最新話は、主人公が久しぶりにオーディションを受けて、演技の楽しさを思い出すシーンだった。
台詞を言う瞬間の高揚感。
終了の合図で現実に戻る感覚。
全部、俺が経験したことだ。
池手は、俺から聞いた話を元にあのシーンを書いた。
読んでいる間、俺は本当に俳優として再起したような気分になった。
あの高揚感を、もう一度味わえたような気がしたのだ。
「特に、主人公が演技の楽しさを思い出すシーンが良かった」
「あのシーン?」
「ああ。読んでて、俺も昔のことを思い出した」
池手は嬉しそうに目を輝かせた。
「本当!? 嬉しい!」
「池手の小説を読むと、俺が本当に成功したような気分になるんだ」
池手は少し驚いたように目を見開いた。
「成功したような気分?」
「主人公が、俳優として成長していく姿を読んでると、まるで俺が成功したみたいに感じられたんだ」
カメラの前で演技をしている自分が、はっきりと想像できた。
池手の作品にはそれだけの力があった。
「そう思うのは、凪野君がもっと成功できたはずだからじゃないかな?」
「いや、俺は一発屋だ」
「それが現実なんだね……」
池手は少し悲しそうに笑った。
「でも、この小説を通して、成功した気になってもバチは当たらないと思う」
「……池手」
「それに、凪野君がもし俳優を続けてたら……きっと、すごい俳優になってたと思う」
「そう、かな」
「そうだよ。
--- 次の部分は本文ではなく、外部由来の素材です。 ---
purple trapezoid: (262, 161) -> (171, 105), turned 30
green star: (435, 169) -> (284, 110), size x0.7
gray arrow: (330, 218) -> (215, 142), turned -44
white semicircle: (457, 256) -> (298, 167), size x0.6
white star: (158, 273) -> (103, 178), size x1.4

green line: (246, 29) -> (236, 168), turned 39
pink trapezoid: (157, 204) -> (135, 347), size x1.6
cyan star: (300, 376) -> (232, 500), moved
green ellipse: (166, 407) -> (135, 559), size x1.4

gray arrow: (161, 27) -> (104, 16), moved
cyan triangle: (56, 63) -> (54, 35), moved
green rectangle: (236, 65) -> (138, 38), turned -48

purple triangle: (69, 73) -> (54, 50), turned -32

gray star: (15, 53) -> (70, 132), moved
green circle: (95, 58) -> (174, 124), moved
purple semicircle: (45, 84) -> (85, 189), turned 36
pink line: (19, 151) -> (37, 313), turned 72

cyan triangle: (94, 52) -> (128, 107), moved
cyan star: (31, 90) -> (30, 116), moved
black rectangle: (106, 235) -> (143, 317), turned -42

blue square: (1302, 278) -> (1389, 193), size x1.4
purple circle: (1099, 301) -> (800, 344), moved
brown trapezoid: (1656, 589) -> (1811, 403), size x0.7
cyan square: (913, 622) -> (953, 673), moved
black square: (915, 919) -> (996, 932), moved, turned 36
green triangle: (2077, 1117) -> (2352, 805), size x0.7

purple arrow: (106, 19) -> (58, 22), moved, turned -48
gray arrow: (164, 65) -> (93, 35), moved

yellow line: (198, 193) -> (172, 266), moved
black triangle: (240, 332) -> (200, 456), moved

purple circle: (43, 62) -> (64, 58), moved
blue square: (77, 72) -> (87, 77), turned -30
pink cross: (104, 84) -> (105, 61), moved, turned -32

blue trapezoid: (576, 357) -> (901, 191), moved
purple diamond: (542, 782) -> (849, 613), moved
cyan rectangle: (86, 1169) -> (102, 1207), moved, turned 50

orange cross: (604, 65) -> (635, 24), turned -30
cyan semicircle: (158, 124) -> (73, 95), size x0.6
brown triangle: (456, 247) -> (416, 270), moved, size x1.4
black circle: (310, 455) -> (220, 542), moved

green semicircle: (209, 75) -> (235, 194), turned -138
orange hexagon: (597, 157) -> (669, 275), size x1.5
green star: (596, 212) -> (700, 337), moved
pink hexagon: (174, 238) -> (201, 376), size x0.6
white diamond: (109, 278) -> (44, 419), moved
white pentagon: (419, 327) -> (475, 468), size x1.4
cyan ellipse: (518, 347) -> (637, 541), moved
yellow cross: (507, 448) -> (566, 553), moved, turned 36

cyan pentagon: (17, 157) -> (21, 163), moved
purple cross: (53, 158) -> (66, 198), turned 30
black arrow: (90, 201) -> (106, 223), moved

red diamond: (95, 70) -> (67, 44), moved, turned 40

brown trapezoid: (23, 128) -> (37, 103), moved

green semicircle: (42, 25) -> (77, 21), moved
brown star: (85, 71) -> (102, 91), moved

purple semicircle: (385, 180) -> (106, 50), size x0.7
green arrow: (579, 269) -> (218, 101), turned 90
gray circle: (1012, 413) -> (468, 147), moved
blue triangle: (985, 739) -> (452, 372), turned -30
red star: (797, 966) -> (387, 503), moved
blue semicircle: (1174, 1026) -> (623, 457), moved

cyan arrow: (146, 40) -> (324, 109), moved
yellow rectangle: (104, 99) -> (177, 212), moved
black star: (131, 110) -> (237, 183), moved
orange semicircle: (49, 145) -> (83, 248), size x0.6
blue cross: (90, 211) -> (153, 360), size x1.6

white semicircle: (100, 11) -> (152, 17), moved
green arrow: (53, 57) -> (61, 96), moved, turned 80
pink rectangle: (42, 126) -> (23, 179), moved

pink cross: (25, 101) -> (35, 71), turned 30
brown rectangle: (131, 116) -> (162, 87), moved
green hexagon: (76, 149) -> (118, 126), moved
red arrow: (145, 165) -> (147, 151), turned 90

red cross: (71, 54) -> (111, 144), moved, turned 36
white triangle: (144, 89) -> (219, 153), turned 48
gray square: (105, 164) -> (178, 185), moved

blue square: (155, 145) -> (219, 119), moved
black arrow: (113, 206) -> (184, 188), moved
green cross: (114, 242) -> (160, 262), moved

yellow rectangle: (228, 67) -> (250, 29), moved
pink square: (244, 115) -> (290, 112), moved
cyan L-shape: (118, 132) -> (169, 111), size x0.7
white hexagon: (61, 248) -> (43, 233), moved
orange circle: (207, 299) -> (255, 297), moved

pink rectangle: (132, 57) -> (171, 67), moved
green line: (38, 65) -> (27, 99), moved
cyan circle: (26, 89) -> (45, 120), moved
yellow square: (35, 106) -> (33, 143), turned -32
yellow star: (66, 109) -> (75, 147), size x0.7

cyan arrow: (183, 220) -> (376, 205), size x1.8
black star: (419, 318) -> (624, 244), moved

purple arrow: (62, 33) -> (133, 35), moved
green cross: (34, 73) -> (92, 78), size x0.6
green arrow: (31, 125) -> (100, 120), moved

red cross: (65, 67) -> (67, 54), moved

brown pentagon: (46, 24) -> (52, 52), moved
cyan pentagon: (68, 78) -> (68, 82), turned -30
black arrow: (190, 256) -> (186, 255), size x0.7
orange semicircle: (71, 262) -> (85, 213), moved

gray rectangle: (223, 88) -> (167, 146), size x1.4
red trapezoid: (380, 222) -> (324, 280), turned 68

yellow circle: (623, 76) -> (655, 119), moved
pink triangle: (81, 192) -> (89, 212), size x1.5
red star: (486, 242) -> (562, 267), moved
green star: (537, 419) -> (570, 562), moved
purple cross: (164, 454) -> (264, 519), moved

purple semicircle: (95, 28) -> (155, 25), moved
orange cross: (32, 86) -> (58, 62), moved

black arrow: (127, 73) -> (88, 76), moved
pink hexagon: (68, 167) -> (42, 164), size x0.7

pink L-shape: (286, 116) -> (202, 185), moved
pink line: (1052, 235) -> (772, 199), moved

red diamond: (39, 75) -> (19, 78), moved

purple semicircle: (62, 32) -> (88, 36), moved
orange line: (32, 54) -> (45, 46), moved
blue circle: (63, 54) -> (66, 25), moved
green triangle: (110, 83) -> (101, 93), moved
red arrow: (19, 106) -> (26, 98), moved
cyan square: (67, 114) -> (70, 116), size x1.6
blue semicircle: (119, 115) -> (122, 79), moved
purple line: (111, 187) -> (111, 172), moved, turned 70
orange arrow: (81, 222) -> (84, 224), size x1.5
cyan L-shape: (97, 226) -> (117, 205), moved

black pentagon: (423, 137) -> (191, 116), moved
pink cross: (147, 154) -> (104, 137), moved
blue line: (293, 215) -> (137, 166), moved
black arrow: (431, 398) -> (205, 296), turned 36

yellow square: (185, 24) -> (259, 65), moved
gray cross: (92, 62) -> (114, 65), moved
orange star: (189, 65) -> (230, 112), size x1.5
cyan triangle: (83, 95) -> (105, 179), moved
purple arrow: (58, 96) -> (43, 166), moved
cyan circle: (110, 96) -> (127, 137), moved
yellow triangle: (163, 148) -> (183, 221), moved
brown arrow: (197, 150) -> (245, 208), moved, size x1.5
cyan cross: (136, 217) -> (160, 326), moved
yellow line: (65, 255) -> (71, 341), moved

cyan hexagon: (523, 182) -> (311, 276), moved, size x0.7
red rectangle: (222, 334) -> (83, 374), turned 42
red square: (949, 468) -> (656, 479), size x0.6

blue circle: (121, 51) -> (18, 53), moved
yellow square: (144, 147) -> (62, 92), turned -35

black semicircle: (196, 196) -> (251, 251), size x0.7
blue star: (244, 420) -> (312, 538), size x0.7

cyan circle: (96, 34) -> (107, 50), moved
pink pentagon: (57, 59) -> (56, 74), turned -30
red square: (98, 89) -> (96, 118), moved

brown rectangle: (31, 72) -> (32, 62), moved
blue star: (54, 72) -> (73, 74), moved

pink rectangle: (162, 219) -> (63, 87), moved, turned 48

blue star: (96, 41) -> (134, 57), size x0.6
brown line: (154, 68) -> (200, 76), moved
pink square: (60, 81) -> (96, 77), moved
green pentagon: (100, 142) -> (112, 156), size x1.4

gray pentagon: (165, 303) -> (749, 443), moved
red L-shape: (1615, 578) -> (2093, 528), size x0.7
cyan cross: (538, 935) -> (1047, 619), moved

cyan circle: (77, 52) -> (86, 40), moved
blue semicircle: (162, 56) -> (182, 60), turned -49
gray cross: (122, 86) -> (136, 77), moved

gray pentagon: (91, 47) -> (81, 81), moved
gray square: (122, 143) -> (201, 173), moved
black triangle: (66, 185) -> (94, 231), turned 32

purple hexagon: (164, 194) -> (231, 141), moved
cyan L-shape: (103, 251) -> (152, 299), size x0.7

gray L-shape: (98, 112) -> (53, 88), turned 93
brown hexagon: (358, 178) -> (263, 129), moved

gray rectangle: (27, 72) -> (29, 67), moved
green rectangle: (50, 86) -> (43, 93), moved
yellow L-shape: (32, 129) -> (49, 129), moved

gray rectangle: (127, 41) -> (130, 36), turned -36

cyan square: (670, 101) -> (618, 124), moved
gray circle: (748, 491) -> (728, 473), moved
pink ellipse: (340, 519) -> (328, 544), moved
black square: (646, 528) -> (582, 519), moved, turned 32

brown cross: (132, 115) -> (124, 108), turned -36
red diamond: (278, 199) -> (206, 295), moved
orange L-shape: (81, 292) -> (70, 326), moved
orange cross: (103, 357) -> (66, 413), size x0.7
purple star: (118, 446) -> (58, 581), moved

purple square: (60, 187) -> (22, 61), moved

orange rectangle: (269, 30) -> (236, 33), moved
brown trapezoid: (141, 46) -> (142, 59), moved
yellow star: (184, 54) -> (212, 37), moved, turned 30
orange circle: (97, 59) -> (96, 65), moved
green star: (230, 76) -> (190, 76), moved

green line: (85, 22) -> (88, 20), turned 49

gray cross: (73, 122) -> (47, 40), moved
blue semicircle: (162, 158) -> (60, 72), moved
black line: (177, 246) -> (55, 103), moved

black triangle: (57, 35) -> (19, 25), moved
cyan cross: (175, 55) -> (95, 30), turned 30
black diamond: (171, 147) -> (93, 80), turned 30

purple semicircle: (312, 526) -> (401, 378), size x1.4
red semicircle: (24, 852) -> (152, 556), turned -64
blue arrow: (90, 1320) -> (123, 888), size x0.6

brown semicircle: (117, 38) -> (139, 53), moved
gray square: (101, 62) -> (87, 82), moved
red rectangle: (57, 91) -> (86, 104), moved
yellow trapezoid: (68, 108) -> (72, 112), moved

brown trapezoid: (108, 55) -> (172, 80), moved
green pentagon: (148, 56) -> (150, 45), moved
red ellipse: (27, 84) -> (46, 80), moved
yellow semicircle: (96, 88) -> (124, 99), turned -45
凪野君は、鋭い観察眼と分析力があって、知らない分野でも知識を変換して活かすことができる」
池手は照れたように笑った。
「そういう人が、成功しないわけないよ」
「買いかぶりすぎだ」
「ううん。本当だよ」
池手は真剣な顔で俺を見つめている。
眼鏡の奥の瞳が、潤んでいる。
「少なくとも私、凪野君みたいな人好きだよ」
そう言ってから、池手は顔を真っ赤にして手をバタバタと振った。
「ちがっ……変な意味じゃなくて!」
「大丈夫だ。そういうニュアンスじゃないのはわかってる」
「あー、うん……それはそれでなぁ」
しっかり誤解してないと告げたのに、池手は何故か苦笑する。
「ま、いいや。凪野君が読んでくれるなら、もっと頑張れるから!」
池手は少し名残惜しそうに、ノートパソコンに向き直った。